Guruji Shri Rishi Prabhakar (1948–2014) was an Indian yogi who instructed many spiritual teachers across the country. He was the founder of Rishi Samskruti Vidya Kendra, a Public Charitable Trust. He also developed many programs such as Siddha Samadhi Yoga (SSY), Kaya Kalpa Kriya (KKK), Advanced Meditation Course (AMC), Bhava Samadhi Training (BST), Hundred Percent Memory (HMP, also known as RCRT), Infant Siddha Program (ISP) and Inspirational Leadership in Rural Development (ILRD) for the well-being of humanity.

==Public life==
Rishi Prabhakar oversaw an organisation with over 100 ashrams and 700 centres all over the world. SSY's headquarters is located at a 32-acre campus in Rishi Tapokshetra which is "a yoga finishing school of sorts for a three-day advanced course". Prabhakar's organization has a cancer research center whose goal is to eliminate cancer through yoga and healthy eating. He was recognized by the parishad of Pandits and scholors in Guntur in the year 1998 as the "Yoga Brahma" for his creation of yoga practices related to Samadhi in his unique methods. Many Yoga Gurus like Sadguru Jaggi Vasudev ji were his disciples. He was on the Board of World Religious Leaders for the Elijah Interfaith Institute.

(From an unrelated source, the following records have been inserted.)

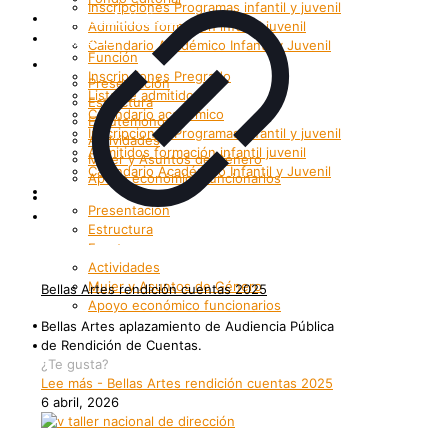
Inscripciones Programas infantil y juvenil
Grupos Artísticos
Admitidos formación infantil juvenil
Registro
Calendario Académico Infantil y Juvenil
Función
Bienestar
Inscripciones Pregrado
Presentación
Lista de admitidos
Estructura
Calendario académico
Enrutemonos
Inscripciones Programas infantil y juvenil
Actividades
Admitidos formación infantil juvenil
Mujer y Asuntos de Género
Calendario Académico Infantil y Juvenil
Apoyo económico funcionarios
Bienestar
Internacionalización
Presentación
Patrimonio
Estructura
Enrutemonos
Actividades
Mujer y Asuntos de Género
Bellas Artes rendición cuentas 2025
Apoyo económico funcionarios
Internacionalización
Bellas Artes aplazamiento de Audiencia Pública
Patrimonio
de Rendición de Cuentas.
¿Te gusta?
Lee más
- Bellas Artes rendición cuentas 2025
6 abril, 2026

According to RSVK's website, he was introduced to meditation through a book by Paramahansa Yogananda and he later received his spiritual training from his guru, Nada Brahma Bhagwan Visweswaraiah and Maharishi Mahesh Yogi

==Early life & education==
Rishi was born in 1948 in Chikkaballapur, Karnataka, India and lived with his family in the city of Bangalore. He pursued his studies in aeronautical engineering at Bangalore University and further pursued his masters in management at Western Ontario University, Ottawa, Canada, on a full scholarship, where he acquired Canadian citizenship. He was also a computer scientist.

== Personal life ==
He first married in 1982 to a US citizen Maale and later got divorced. In 1999, Prabhakar married the entrepreneur Smita Ubale, later to be known as Arundhati Ma. They were married for a span of 15 years until Prabhakar's death in 2014. He and is wife had a son, Siddhant, born in 2000, who pursued his higher education at FLAME University, Pune. He is now self-employed and works for various social causes.

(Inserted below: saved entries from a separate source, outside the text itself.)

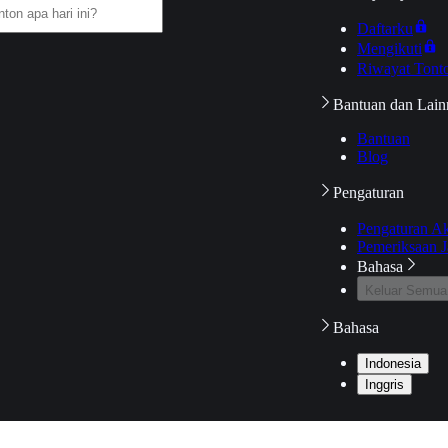
Daftarku
Mengikuti
Riwayat Tont
Bantuan dan Lain
Bantuan
Blog
Pengaturan
Pengaturan A
Pemeriksaan J
Bahasa
Keluar Semua
Bahasa
Indonesia
Inggris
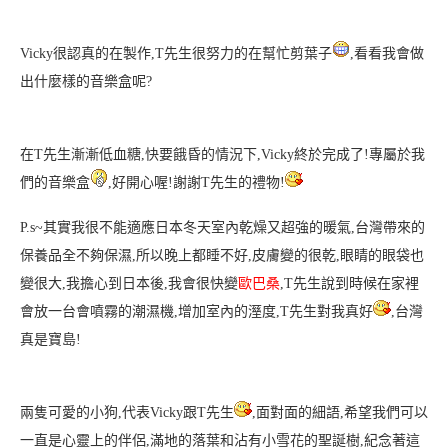
Vicky很認真的在製作,T先生很努力的在幫忙剪葉子
,看看我會做
出什麼樣的音樂盒呢?
在T先生漸漸低血糖,快要餓昏的情況下
,Vicky終於完成了!專屬於我
們的音樂盒
,好開心喔!謝謝T先生的禮物!
P.s~其實我很不能適應日本冬天室內乾燥又超強的暖氣
,台灣帶來的
保養品全不夠保濕,所以晚上都睡不好
,皮膚變的很乾,眼睛的眼袋也
變很大,我擔心到日本後,我會很快變
歐巴桑
,T先生說到時候在家裡
會放一台會噴霧的潮濕機,增加室內的溼度,T先生對我真好
,台灣
真是寶島!
兩隻可愛的小狗,代表Vicky跟T先生
,面對面的細語,希望我們可以
一直是心靈上的伴侶
,滿地的落葉和沾有小雪花的聖誕樹,紀念著這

==Rishi Samskruti Vidya Kendra==
Prabhakar's organisation, Rishi Samskruti Vidya Kendra (RSVK) is a registered trust under Indian Law. RSVK came into existence in 1982, with Prabhakar as a founder trustee alongside his mother and a few other individuals.

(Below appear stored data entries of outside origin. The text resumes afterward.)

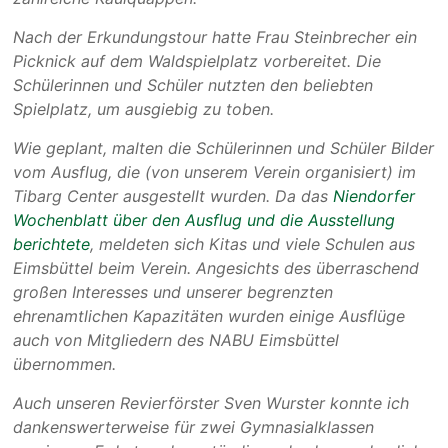
Nach der Erkundungstour hatte Frau Steinbrecher ein
Picknick auf dem Waldspielplatz vorbereitet. Die
Schülerinnen und Schüler nutzten den beliebten
Spielplatz, um ausgiebig zu toben.
Wie geplant, malten die Schülerinnen und Schüler Bilder
vom Ausflug, die (von unserem Verein organisiert) im
Tibarg Center ausgestellt wurden. Da das
Niendorfer
Wochenblatt über den Ausflug und die Ausstellung
berichtete
, meldeten sich Kitas und viele Schulen aus
Eimsbüttel beim Verein. Angesichts des überraschend
großen Interesses und unserer begrenzten
ehrenamtlichen Kapazitäten wurden einige Ausflüge
auch von Mitgliedern des NABU Eimsbüttel
übernommen.
Auch unseren Revierförster Sven Wurster konnte ich
dankenswerterweise für zwei Gymnasialklassen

The Organisation is dedicated to the promotion of Prabhakar's knowledge, and ever since his demise, it has been looked after by a group of CORE individuals, including his family and disciples from all over India.

Jaggi Vasudev, now known as Sadhguru, learned yoga from Rishi Prabhakar, then taught it at the same organization before starting Isha Yoga.